Anlässlich einer Vogelbeobachtung des NABU auf dem Grüninger Hoinkdippe, auch das „Tintenfass der Wetterau“ genannt, durfte ich miterleben und teilweise im Bild festhalten, wie eine Rabenkrähe Jagd auf einen Turmfalken machte. Der Turmfalke schaffte es durch seine Wendigkeit immer wieder, den Angriffen der Rabenkrähe auszuweichen.
Ein anderes Mal sah ich auf einer Fototour eine Rabenkrähe einen Mäusebussard jagen, der schnell Reißaus nahm und so den Attacken der Rabenkrähe entweichen konnte.
Was ich allerdings kürzlich zwischen einem Mäusebussard und einer Rabenkrähe miterleben durfte, hatte ich zuvor noch nie gesehen.

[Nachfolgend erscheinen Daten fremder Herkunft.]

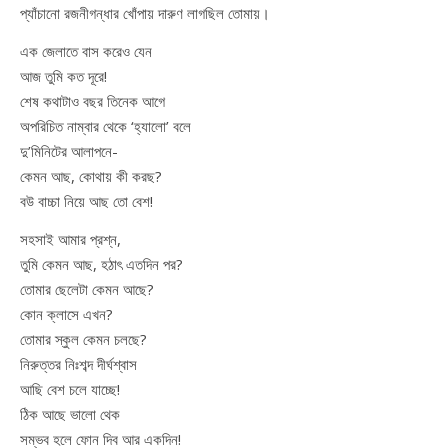
প্যাঁচানো রজনীগন্ধার খোঁপায় দারুণ লাগছিল তোমায়।
এক জেলাতে বাস করেও যেন
আজ তুমি কত দূরে!
শেষ কথাটাও বছর তিনেক আগে
অপরিচিত নাম্বার থেকে ‘হ্যালো’ বলে
দু’মিনিটের আলাপনে-
কেমন আছ, কোথায় কী করছ?
বউ বাচ্চা নিয়ে আছ তো বেশ!
সহসাই আমার প্রশ্ন,
তুমি কেমন আছ, হঠাৎ এতদিন পর?
তোমার ছেলেটা কেমন আছে?
কোন ক্লাসে এখন?
তোমার স্কুল কেমন চলছে?
নিরুত্তর নিঃশব্দ দীর্ঘশ্বাস
আছি বেশ চলে যাচ্ছে!
ঠিক আছে ভালো থেক
সম্ভব হলে ফোন দিব আর একদিন!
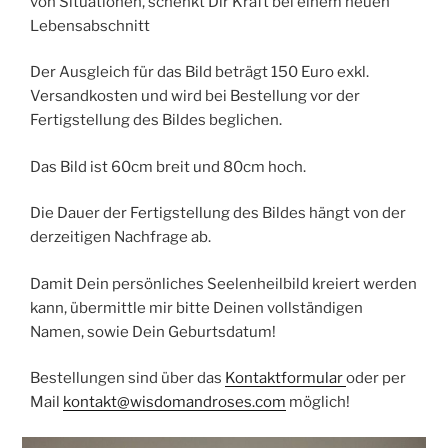
von Situationen, schenkt Dir Kraft bei einem neuen
Lebensabschnitt
Der Ausgleich für das Bild beträgt 150 Euro exkl.
Versandkosten und wird bei Bestellung vor der
Fertigstellung des Bildes beglichen.
Das Bild ist 60cm breit und 80cm hoch.
Die Dauer der Fertigstellung des Bildes hängt von der
derzeitigen Nachfrage ab.
Damit Dein persönliches Seelenheilbild kreiert werden
kann, übermittle mir bitte Deinen vollständigen
Namen, sowie Dein Geburtsdatum!
Bestellungen sind über das
Kontaktformular
oder per
Mail
kontakt@wisdomandroses.com
möglich!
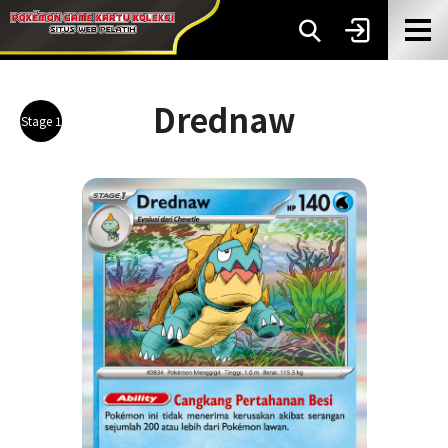
Drednaw
Stage 1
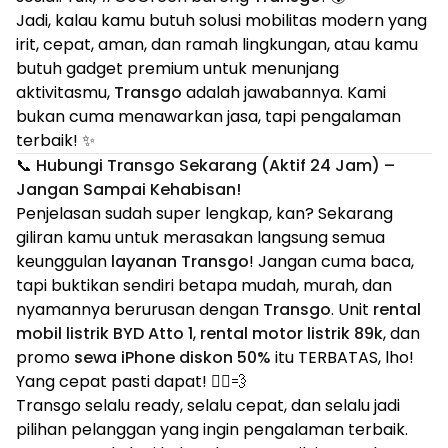
Jadi, kalau kamu butuh solusi mobilitas modern yang
irit, cepat, aman, dan ramah lingkungan, atau kamu
butuh gadget premium untuk menunjang
aktivitasmu,
Transgo
adalah jawabannya. Kami
bukan cuma menawarkan jasa, tapi pengalaman
terbaik! ✨
📞 Hubungi Transgo Sekarang (Aktif 24 Jam) –
Jangan Sampai Kehabisan!
Penjelasan sudah super lengkap, kan? Sekarang
giliran kamu untuk merasakan langsung semua
keunggulan
layanan Transgo
! Jangan cuma baca,
tapi buktikan sendiri betapa mudah, murah, dan
nyamannya berurusan dengan
Transgo
. Unit
rental
mobil listrik BYD Atto 1
,
rental motor listrik 89k
, dan
promo
sewa iPhone diskon 50%
itu TERBATAS, lho!
Yang cepat pasti dapat! 🏃‍♀️💨
Transgo selalu ready, selalu cepat, dan selalu jadi
pilihan pelanggan yang ingin pengalaman terbaik.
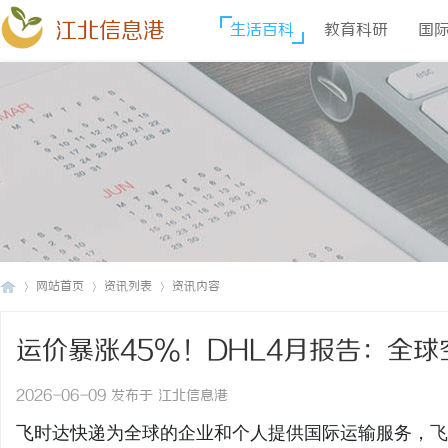
江北信息港
生活百科
教育科研
国
网站首页
资讯列表
资讯内容
运价暴涨45%！DHL4月报告：全
江
›
›
›
达快递官网
2026-06-09 发布于 江北信息港
飞时达快递为全球的企业和个人提供国际运输服务，
飞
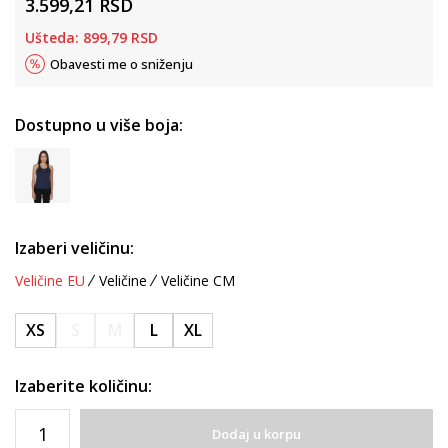
3.599,21
RSD
Ušteda:
899,79
RSD
Obavesti me o sniženju
Dostupno u više boja:
Izaberi veličinu:
Veličine EU
Veličine
Veličine CM
XS
S
M
L
XL
Izaberite količinu:
Dodaj u korpu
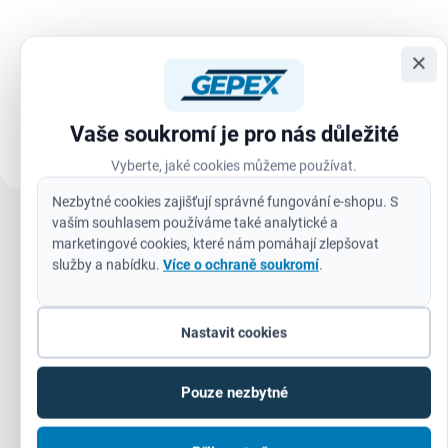
a čisté čáry pro precizní značení.
Extrémně pevná lepicí páska
Akrylový hrot odolný proti
ULTRA STRONG TAPE se
opotřebení – nehoubovatí,
syntetickým lepidlem na bázi
×
neustupuje pod tlakem a udrží si
kaučuku, odolným proti stárnutí a
ostrost i při...
změnám teploty. Páska se
vyznačuje extrémně vysokou
Vaše soukromí je pro nás důležité
pevností v...
Vyberte, jaké cookies můžeme používat.
Nezbytné cookies zajišťují správné fungování e-shopu. S
vaším souhlasem používáme také analytické a
Zobrazit všechny související produkty
marketingové cookies, které nám pomáhají zlepšovat
služby a nabídku.
Více o ochraně soukromí
.
Nastavit cookies
Doplňkové parametry
Pouze nezbytné
Kategorie
:
Testovací a měřící nářadí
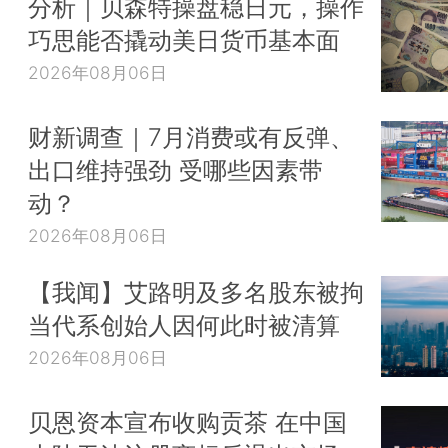
分析｜贝森特操盘稳日元，操作
巧思能否撬动美日货币基本面
2026年08月06日
财新调查｜7月消费或有反弹、
出口维持强劲 受哪些因素带
动？
2026年08月06日
【我闻】艾路明及多名股东被拘
当代系创始人因何此时被清算
2026年08月06日
贝恩资本宣布收购贡茶 在中国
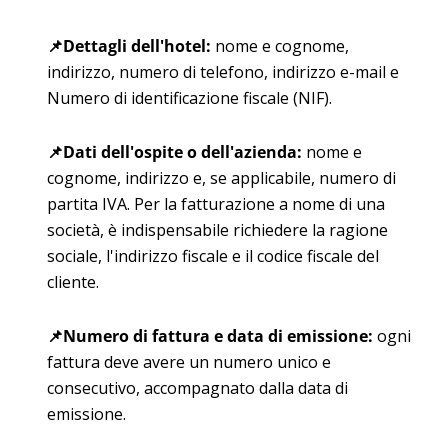
📌
Dettagli dell'hotel
:
nome e cognome,
indirizzo, numero di telefono, indirizzo e-mail e
Numero di identificazione fiscale (NIF)
.
📌
Dati dell'ospite o dell'azienda
:
nome e
cognome, indirizzo e, se applicabile, numero di
partita IVA. Per la fatturazione a nome di una
società, è indispensabile richiedere la ragione
sociale, l'indirizzo fiscale e il codice fiscale del
cliente.
📌
Numero di fattura e data di emissione
:
ogni
fattura deve avere un numero unico e
consecutivo, accompagnato dalla data di
emissione.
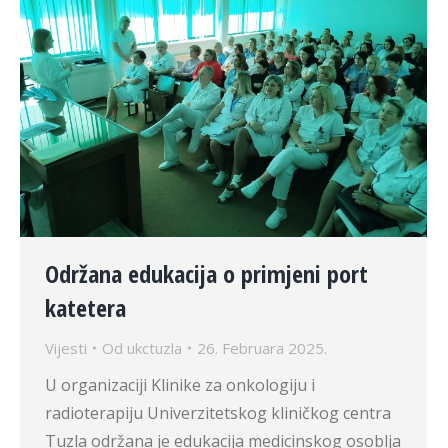
Održana edukacija o primjeni port
katetera
Vijesti
Od
ukctuzla
26. Februara 2025.
U organizaciji Klinike za onkologiju i
radioterapiju Univerzitetskog kliničkog centra
Tuzla održana je edukacija medicinskog osoblja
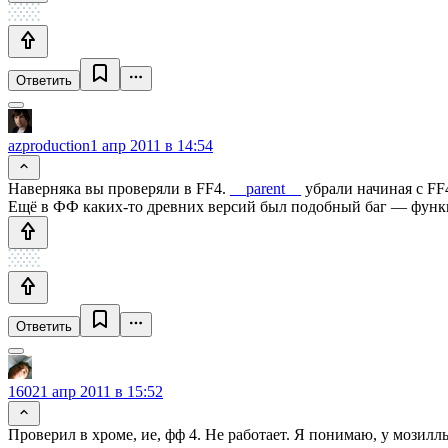
Ответить
azproduction
1 апр 2011 в 14:54
Наверняка вы проверяли в FF4.
__parent__
убрали начиная с FF4
Ещё в ФФ каких-то древних версий был подобный баг — функц
Ответить
1602
1 апр 2011 в 15:52
Проверил в хроме, ие, фф 4. Не работает. Я понимаю, у мозиллы св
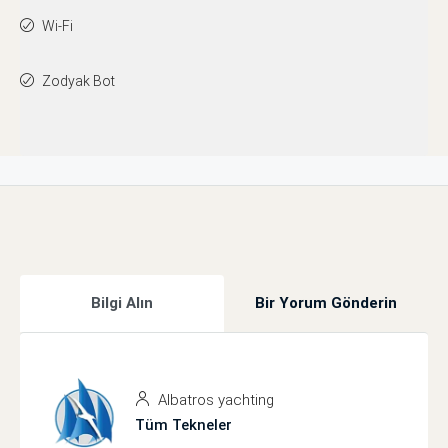
Wi-Fi
Zodyak Bot
Bilgi Alın
Bir Yorum Gönderin
Albatros yachting
Tüm Tekneler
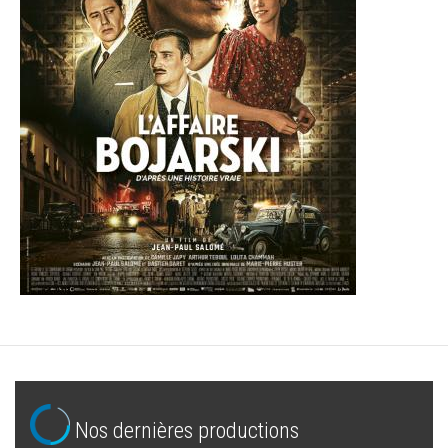
Nos dernières productions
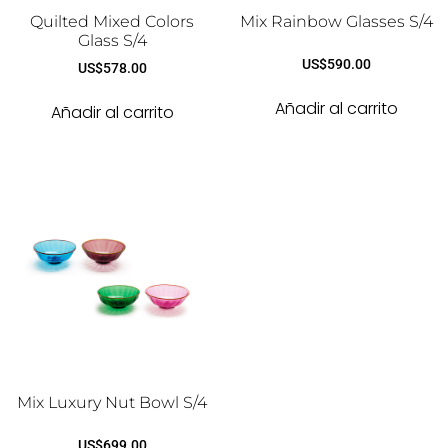
Quilted Mixed Colors
Mix Rainbow Glasses S/4
Glass S/4
US$
590.00
US$
578.00
Añadir al carrito
Añadir al carrito
Mix Luxury Nut Bowl S/4
US$
699.00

Die Rabenkrähe stürzte sich regelrecht auf den Mäusebussard, der sich durch Verwindungen, teilweise Rückflug und schnellen Drehungen immer wieder den Attacken der Rabenkrähe erwehren konnte. Die mehrfachen Attacken der Rabenkrähe zogen sich dahin, bis der Mäusebussard durch lautes Rufen von einem weiteren Mäusebussard Unterstützung erhielt, der wiederum die Rabenkrähe abzulenken versuchte.
Es war ein Erlebnis besonderer Art, das Ganze zu verfolgen und teilweise im Bild festhalten zu können.